You're on your way to a sweet ride!

Keep us updated, please.
Sludgeguy


----------



## bairdco (Dec 9, 2015)

You're on the right track. I've built a lot of custom bikes that started with a single part I wanted to use. 

Built my DX klunker just because I had a 135mm Durex coaster brake. Then I found some NOS 26" Araya 7x alloy rims, some NOS stamped Ashtabula bmx cranks, etc.

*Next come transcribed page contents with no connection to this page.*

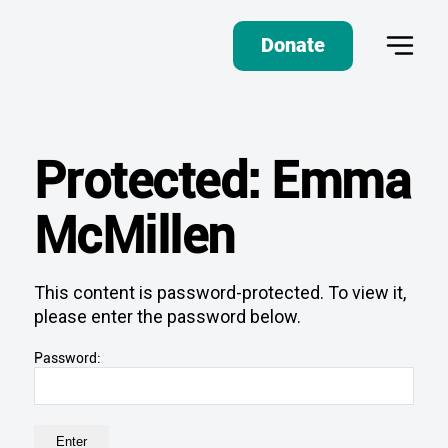
Donate
Protected: Emma
McMillen
This content is password-protected. To view it,
please enter the password below.
Password:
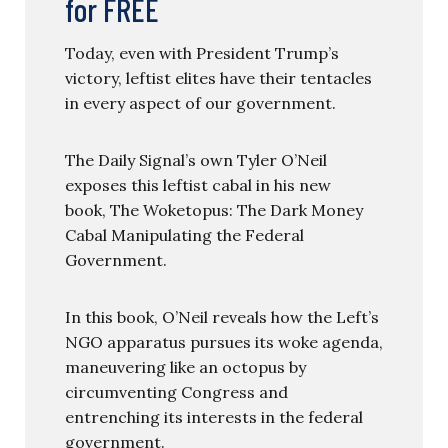
for FREE
Today, even with President Trump’s
victory, leftist elites have their tentacles
in every aspect of our government.
The Daily Signal’s own Tyler O’Neil
exposes this leftist cabal in his new
book, The Woketopus: The Dark Money
Cabal Manipulating the Federal
Government.
In this book, O’Neil reveals how the Left’s
NGO apparatus pursues its woke agenda,
maneuvering like an octopus by
circumventing Congress and
entrenching its interests in the federal
government.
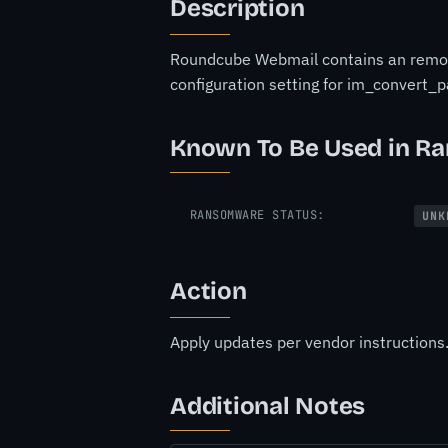
Description
Roundcube Webmail contains an remote 
configuration setting for im_convert_p
Known To Be Used in R
RANSOMWARE STATUS:
UNK
Action
Apply updates per vendor instructions
Additional Notes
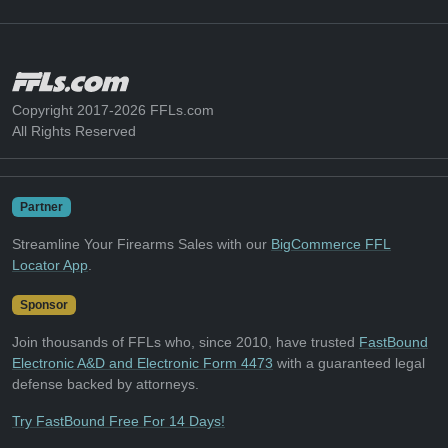
Copyright 2017-2026 FFLs.com
All Rights Reserved
Partner
Streamline Your Firearms Sales with our
BigCommerce FFL
Locator App
.
Sponsor
Join thousands of FFLs who, since 2010, have trusted
FastBound
Electronic A&D and Electronic Form 4473
with a guaranteed legal
defense backed by attorneys.
Try FastBound Free For 14 Days!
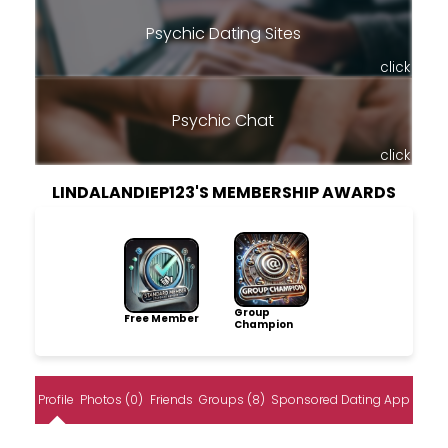
Psychic Dating Sites
click
Psychic Chat
click
LINDALANDIEP123'S MEMBERSHIP AWARDS
Group
Free Member
Champion
Profile
Photos (0)
Friends
Groups (8)
Sponsored Dating App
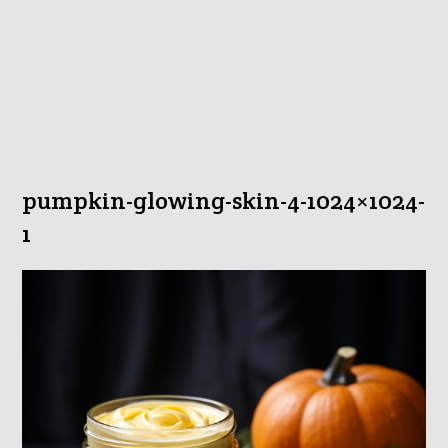
pumpkin-glowing-skin-4-1024×1024-
1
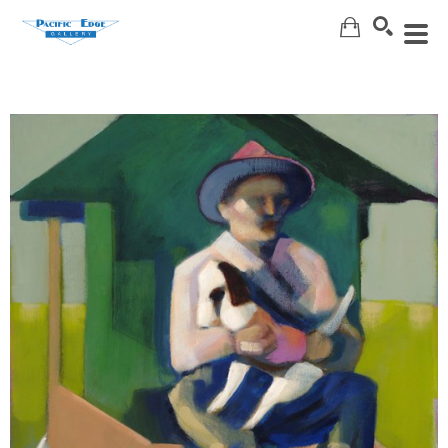
Search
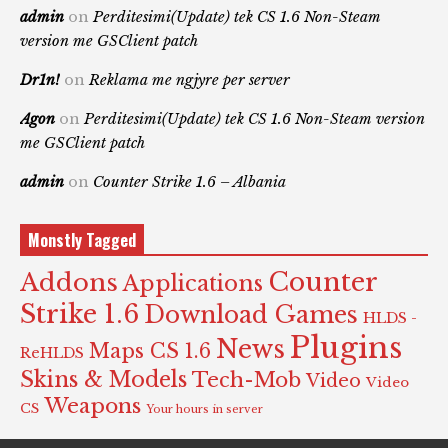
admin
on
Perditesimi(Update) tek CS 1.6 Non-Steam
version me GSClient patch
Dr1n!
on
Reklama me ngjyre per server
Agon
on
Perditesimi(Update) tek CS 1.6 Non-Steam version
me GSClient patch
admin
on
Counter Strike 1.6 – Albania
Monstly Tagged
Counter
Addons
Applications
Strike 1.6
Download Games
HLDS -
Plugins
News
Maps CS 1.6
ReHLDS
Skins & Models
Tech-Mob
Video
Video
Weapons
CS
Your hours in server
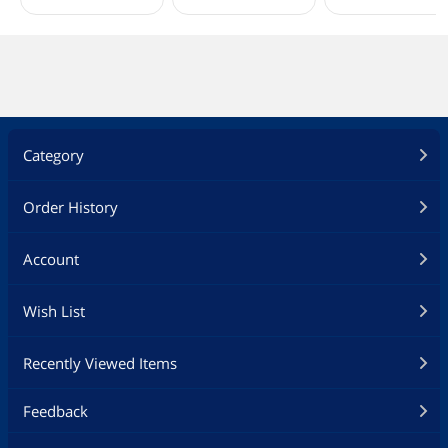
Category
Order History
Account
Wish List
Recently Viewed Items
Feedback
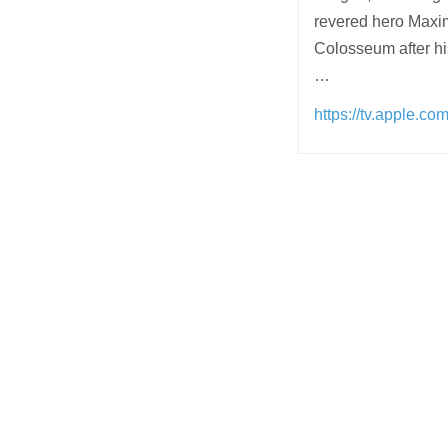
revered hero Maximu
Colosseum after h
…
https://tv.apple.c
Post
navigation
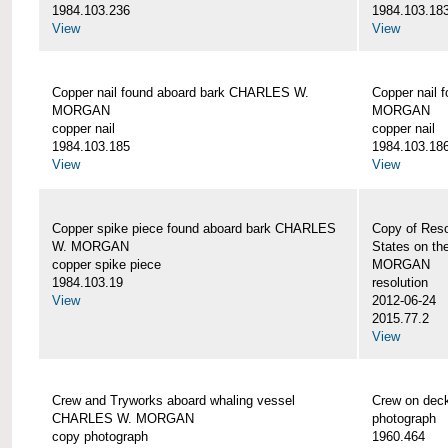
1984.103.236
1984.103.18
View
View
Copper nail found aboard bark CHARLES W.
Copper nail
MORGAN
MORGAN
copper nail
copper nail
1984.103.185
1984.103.18
View
View
Copper spike piece found aboard bark CHARLES
Copy of Reso
W. MORGAN
States on t
copper spike piece
MORGAN
1984.103.19
resolution
View
2012-06-24
2015.77.2
View
Crew and Tryworks aboard whaling vessel
Crew on de
CHARLES W. MORGAN
photograph
copy photograph
1960.464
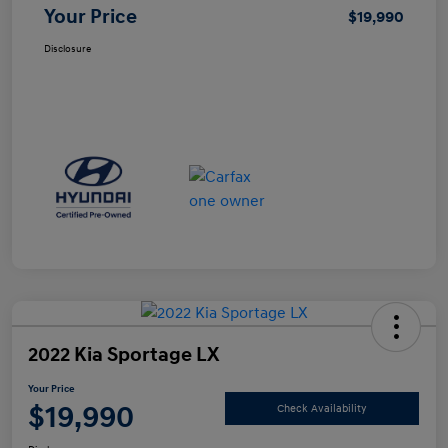
Your Price
$19,990
Disclosure
2022 Kia Sportage LX
Your Price
$19,990
Check Availability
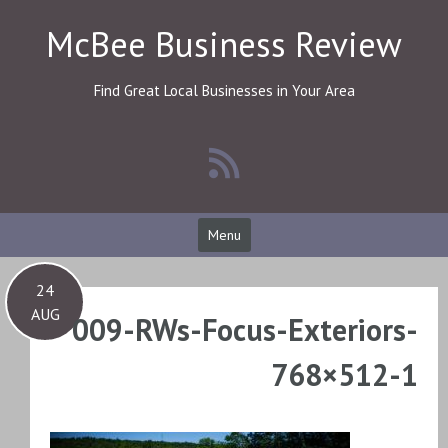
Skip
McBee Business Review
to
content
Find Great Local Businesses in Your Area
Menu
24
AUG
009-RWs-Focus-Exteriors-
768×512-1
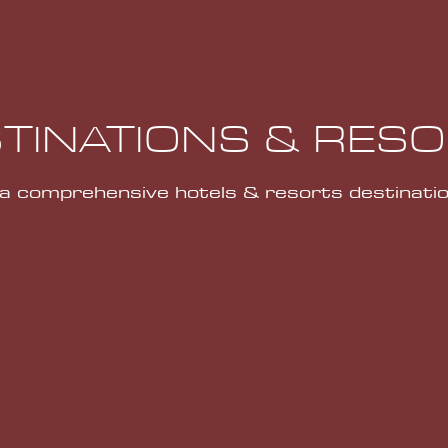
TINATIONS & RES
 a comprehensive hotels & resorts destinatio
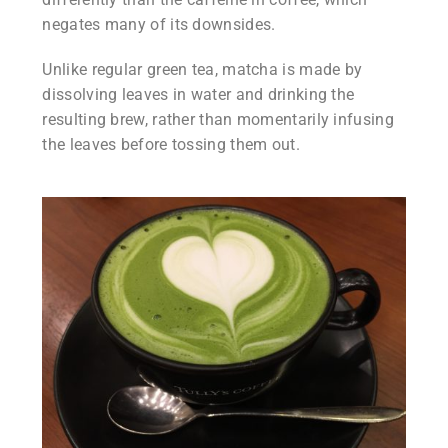
negates many of its downsides.
Unlike regular green tea, matcha is made by
dissolving leaves in water and drinking the
resulting brew, rather than momentarily infusing
the leaves before tossing them out.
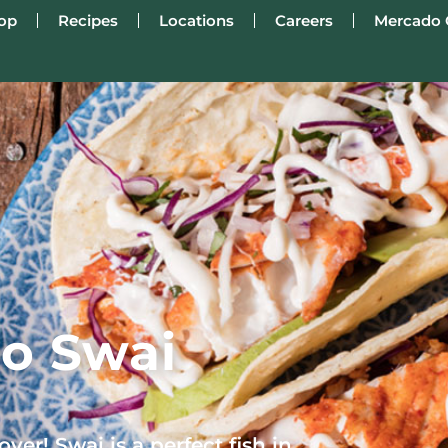
op
Recipes
Locations
Careers
Mercado 
o Swai
ver! Swai is a perfect fish in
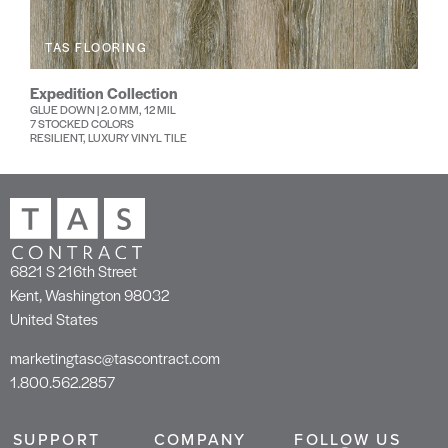
TAS FLOORING
Expedition Collection
GLUE DOWN | 2.0 MM, 12 MIL
7 STOCKED COLORS
RESILIENT, LUXURY VINYL TILE
6821 S 216th Street
Kent, Washington 98032
United States
marketingtasc@tascontract.com
1.800.562.2857
SUPPORT
COMPANY
FOLLOW US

The frame was the last thing I found before I decided where all these parts were gonna end up...


----------



## scooter_trasher (Dec 9, 2015)

Here's mine, I wanted silver but Gary Glitter got them all


----------



## scooter_trasher (Dec 9, 2015)

Almost there anybody got clothes pins


----------



## Oldude13 (Dec 9, 2015)

*CWC build*

Heres most of the parts for my build, More to come
Question my frame is missing the lower rear fender lower mount is that common? 
Also i need a front fender, the one i have is dimpled for the spring fork. trades??
Thanks


----------



## scooter_trasher (Dec 9, 2015)

I think your cheating, you been hold-in back there ain't no way you found those parts so quick, now the pressure is on


----------



## Oldude13 (Dec 9, 2015)

scooter_trasher said:


> I think your cheating, you been hold-in back there ain't no way you found those parts so quick, now the pressure is on




Found frame, forks yesterday the rest was laying around. I have Parts coming to complete my Morrow hub.


----------



## scooter_trasher (Dec 9, 2015)

your almost there you work quick,But do you have cards for the spokes & clothes pins to hold them


----------



## juanitasmith13 (Dec 9, 2015)

scooter_trasher said:


> your almost there you work quick,But do you have cards for the spokes & clothes pins to hold them




Scooter: I' got enough wooden/steel spring type clothes pins for you, Oldude13, and myself... let me know...


----------



## scooter_trasher (Dec 10, 2015)

I can hear it now a whole pack of ballooners with cards in their spokes rumbling through town , all the moms grabbing their kids and running for their life, Barney Fife calling in the National Guard, I get the movie rights, maybe I'll through a poker run next spring, get a card for the spokes every stop, gotta use American cards though, Chinese cards will make them sound like Honda's


----------



## Oldude13 (Dec 10, 2015)

*New part*

Just got this for my build. 
Paint ? Or no paint?


----------



## Oldude13 (Dec 20, 2015)

Made a rear fender tab my frame was missing it.


----------



## Oldude13 (Dec 20, 2015)

Also dimpled rack mount for peaked fender.
And made a new bracket for rack where It attaches to seat tube clamp.


----------



## Oldude13 (Dec 26, 2015)

*More work*

Sand blasted frame on the day before Christmas 
All parts are in primer now frame needs some filling there are a few pits


----------



## Oldude13 (Dec 30, 2015)

Wheels are ready
Stuff I had around. 
Rear hub marrow. Front  Schwinn


----------



## jlr551cfd (Dec 30, 2015)

Looking good!


Sent from my iPhone using Tapatalk


----------



## juanitasmith13 (Dec 30, 2015)

Oldude13 said:


> Wheels are ready
> Stuff I had around.
> Rear hub marrow. Front  Schwinn




Won't the Ohio Bicycle Manufacture Society have something nasty to say about your front hub choice? I guess if they do... you could ask them for one they like... tell them you'll test it for them, for @ least a 100,000 miles.


----------



## tech549 (Dec 31, 2015)

coming together nicely!!!


----------



## Oldude13 (Jan 5, 2016)

*Cwc*

Making progress


----------



## Oldude13 (Jan 6, 2016)

*Cwc custom*

Sprayed some clear. 
Next pin stripes!


----------



## sludgeguy (Jan 7, 2016)

It's looking great! I really like the color choice.

Sludgeguy


----------



## Oldude13 (Jan 7, 2016)

Thanks! 
Should I paint the rear reflector housing?


----------



## jlr551cfd (Jan 7, 2016)

I say keep it as is... I'm assuming you will have other metal-toned items on the bike (crankset, bars and stem, etc) it will balance the rear end out so-to-speak!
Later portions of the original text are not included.